## Task directions
Omitting the pictures, output all of the records precisely as written.
(Data supplied begins)
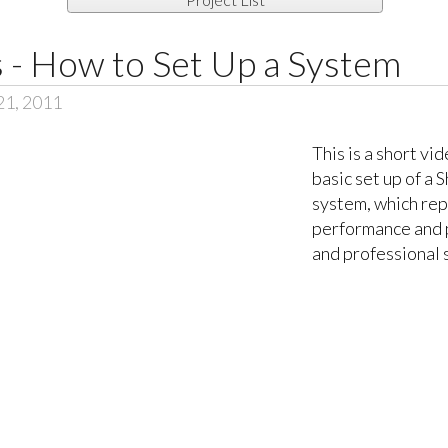
 - How to Set Up a System
21, 2011
This is a short vi
basic set up of a
system, which rep
performance and p
and professional s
(Data supplied ends)
## Answer to the problem
 - How to Set Up a System
21, 2011
This is a short vi
basic set up of a
system, which rep
performance and p
and professional s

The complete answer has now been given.